### REQUIRED WORK
I need the number of lines in the following entries that hold the word "project", and no other text.

[INFORMATION GIVEN — start]

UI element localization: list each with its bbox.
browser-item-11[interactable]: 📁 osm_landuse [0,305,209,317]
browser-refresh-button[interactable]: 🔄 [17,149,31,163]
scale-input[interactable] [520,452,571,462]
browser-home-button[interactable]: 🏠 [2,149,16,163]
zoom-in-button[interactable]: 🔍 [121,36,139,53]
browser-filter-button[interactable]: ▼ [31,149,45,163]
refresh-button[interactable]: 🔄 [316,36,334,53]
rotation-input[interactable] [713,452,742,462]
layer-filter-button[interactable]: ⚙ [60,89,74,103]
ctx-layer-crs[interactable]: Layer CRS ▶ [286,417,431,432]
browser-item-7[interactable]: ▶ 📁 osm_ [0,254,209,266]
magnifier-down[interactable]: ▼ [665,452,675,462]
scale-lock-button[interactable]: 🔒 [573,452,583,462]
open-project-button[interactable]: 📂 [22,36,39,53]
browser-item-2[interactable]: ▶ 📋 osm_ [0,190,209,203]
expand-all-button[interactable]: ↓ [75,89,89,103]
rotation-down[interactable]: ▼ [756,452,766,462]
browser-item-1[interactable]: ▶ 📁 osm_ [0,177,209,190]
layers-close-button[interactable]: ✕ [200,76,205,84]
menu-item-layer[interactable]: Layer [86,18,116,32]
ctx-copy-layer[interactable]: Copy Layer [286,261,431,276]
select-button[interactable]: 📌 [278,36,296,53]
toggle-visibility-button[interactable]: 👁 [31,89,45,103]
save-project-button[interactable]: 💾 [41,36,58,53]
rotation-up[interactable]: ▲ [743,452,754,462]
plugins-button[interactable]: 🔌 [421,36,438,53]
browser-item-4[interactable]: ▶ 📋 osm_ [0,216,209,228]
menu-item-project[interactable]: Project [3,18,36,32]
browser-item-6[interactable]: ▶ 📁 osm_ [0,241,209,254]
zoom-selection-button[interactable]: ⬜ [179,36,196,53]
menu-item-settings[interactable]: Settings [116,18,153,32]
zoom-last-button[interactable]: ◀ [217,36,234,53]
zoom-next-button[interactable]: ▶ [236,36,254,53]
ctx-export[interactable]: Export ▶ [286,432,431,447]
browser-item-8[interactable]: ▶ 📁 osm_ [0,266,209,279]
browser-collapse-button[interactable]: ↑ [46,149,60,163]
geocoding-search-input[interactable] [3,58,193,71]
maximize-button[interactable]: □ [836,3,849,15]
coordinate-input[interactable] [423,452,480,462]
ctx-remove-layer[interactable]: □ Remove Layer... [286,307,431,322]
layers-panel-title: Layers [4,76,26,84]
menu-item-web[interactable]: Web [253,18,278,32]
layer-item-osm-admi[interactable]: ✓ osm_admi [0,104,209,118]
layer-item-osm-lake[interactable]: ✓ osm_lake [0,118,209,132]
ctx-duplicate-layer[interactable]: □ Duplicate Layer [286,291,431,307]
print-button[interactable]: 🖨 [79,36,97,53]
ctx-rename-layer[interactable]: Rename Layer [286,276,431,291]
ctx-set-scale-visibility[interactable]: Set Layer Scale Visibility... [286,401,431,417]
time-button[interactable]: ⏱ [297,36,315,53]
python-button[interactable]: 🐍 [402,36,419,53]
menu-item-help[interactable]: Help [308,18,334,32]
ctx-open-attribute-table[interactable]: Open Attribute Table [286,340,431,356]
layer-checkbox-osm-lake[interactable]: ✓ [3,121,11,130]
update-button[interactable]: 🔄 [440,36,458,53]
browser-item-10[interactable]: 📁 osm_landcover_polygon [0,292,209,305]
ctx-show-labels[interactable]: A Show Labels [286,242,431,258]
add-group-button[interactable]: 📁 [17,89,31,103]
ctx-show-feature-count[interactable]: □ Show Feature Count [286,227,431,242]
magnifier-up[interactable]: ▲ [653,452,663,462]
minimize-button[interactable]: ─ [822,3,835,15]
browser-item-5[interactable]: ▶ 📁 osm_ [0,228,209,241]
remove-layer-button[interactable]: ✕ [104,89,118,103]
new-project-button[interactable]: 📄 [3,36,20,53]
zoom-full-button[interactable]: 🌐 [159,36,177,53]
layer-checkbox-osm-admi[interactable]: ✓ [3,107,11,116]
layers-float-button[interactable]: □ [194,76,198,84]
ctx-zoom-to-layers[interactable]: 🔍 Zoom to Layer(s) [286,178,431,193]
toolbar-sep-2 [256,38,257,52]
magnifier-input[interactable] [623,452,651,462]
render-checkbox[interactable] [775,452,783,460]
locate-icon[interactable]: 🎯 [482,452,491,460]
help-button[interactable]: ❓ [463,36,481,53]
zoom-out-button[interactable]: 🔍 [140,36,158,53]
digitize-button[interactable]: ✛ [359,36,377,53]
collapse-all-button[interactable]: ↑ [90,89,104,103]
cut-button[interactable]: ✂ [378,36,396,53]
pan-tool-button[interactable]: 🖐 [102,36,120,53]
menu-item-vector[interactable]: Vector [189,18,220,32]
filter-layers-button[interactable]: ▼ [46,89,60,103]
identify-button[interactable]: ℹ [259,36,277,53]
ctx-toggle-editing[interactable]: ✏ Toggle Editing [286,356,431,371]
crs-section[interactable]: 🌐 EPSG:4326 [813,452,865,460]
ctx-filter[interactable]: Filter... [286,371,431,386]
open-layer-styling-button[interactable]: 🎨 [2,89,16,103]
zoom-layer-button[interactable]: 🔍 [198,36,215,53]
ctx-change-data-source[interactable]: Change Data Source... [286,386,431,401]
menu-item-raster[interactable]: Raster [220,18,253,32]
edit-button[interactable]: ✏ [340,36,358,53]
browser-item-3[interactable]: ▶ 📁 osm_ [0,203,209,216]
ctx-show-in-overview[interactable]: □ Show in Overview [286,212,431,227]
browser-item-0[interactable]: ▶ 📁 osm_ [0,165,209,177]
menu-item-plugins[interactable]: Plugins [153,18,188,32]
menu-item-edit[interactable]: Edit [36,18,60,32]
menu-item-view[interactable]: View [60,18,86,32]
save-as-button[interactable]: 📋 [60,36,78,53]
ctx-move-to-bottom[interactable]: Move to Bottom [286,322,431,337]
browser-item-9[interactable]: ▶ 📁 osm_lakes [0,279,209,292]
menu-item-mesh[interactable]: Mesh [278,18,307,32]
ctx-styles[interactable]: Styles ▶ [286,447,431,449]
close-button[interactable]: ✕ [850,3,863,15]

[INFORMATION GIVEN — finish]

### ANSWER SPACE
4